*TASK DETAILS*
Given the records below, pull every line with the word "إدعاء" into the answer.
*** Opening TASK MATERIAL ***
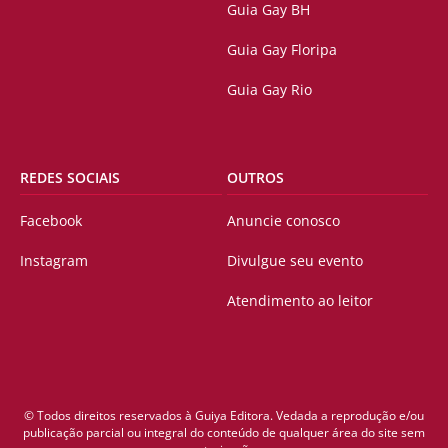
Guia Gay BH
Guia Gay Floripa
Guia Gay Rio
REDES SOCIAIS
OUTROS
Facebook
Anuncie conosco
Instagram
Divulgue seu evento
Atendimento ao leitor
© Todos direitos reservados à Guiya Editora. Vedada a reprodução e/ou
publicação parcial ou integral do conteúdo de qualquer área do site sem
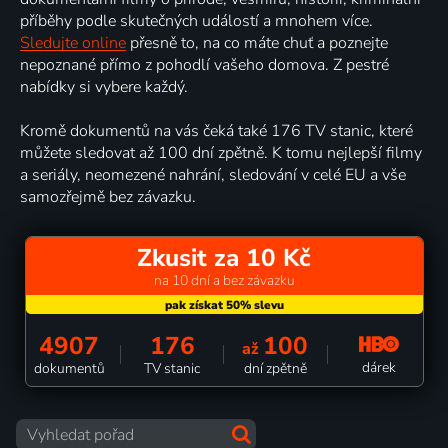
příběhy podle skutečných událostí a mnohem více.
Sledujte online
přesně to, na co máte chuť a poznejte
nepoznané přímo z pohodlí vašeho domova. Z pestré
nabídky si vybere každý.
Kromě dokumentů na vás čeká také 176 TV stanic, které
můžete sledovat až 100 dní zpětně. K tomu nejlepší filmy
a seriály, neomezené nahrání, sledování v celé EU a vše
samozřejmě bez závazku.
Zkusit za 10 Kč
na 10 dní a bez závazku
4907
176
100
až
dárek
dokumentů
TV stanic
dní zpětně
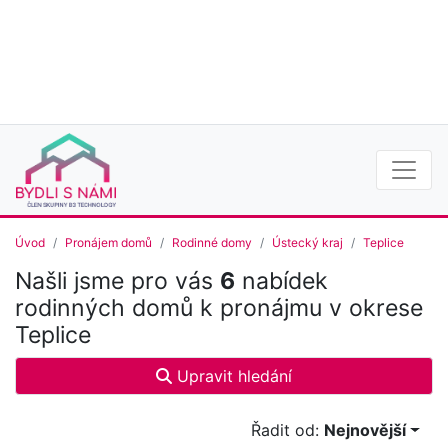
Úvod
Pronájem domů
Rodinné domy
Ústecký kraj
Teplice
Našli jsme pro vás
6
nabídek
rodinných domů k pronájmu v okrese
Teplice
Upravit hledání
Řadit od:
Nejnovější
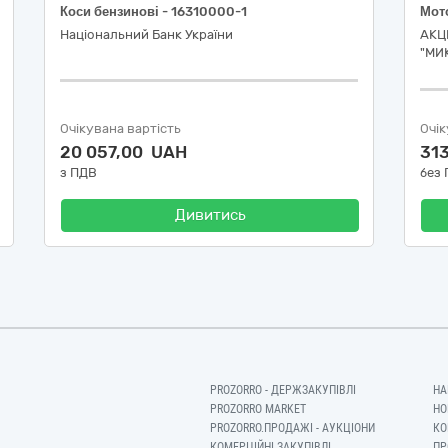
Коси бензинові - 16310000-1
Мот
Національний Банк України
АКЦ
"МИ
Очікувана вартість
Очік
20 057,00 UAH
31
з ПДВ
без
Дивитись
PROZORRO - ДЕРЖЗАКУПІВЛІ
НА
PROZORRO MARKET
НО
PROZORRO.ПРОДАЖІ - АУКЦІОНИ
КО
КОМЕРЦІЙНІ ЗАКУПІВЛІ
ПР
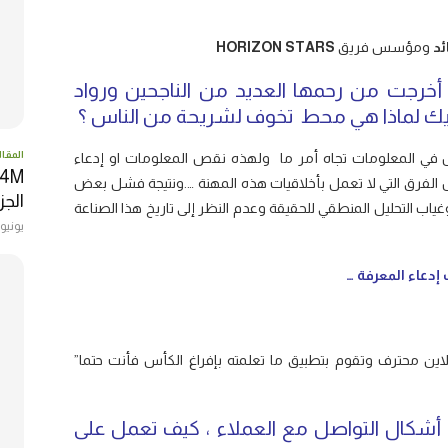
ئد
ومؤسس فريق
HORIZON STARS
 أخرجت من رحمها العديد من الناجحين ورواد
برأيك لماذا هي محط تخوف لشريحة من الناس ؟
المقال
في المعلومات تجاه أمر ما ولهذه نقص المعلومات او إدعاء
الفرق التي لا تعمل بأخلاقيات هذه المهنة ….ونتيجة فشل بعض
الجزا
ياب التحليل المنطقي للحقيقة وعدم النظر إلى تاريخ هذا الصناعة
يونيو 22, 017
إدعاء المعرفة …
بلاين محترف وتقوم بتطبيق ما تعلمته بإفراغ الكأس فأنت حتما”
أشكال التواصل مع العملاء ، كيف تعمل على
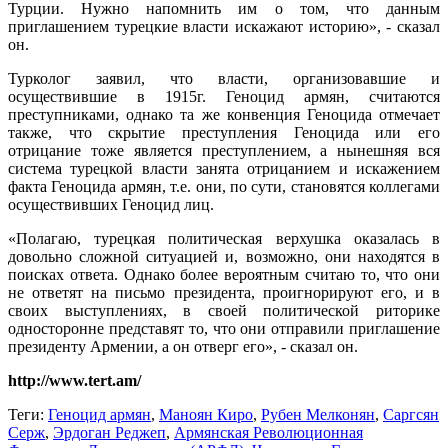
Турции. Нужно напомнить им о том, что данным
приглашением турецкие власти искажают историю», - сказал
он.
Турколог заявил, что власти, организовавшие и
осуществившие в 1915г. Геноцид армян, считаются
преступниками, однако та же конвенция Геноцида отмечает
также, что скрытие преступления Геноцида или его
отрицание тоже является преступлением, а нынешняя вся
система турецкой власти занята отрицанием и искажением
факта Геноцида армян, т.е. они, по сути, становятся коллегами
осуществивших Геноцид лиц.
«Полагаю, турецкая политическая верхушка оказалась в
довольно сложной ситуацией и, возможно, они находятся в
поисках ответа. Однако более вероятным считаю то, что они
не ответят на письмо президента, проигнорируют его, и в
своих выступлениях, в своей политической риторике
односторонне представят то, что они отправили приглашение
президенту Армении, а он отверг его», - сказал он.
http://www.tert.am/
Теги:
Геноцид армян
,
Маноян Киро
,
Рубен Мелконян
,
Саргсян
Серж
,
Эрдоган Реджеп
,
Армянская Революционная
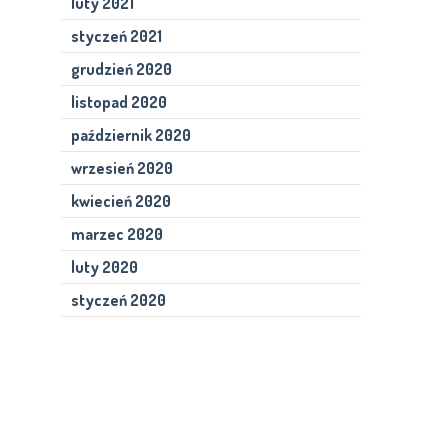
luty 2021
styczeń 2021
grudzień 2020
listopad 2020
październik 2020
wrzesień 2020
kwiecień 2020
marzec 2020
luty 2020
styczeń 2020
*** Closing TASK MATERIAL ***
*ANSWER BELOW*
في المعلومات تجاه أمر ما ولهذه نقص المعلومات او إدعاء
إدعاء المعرفة …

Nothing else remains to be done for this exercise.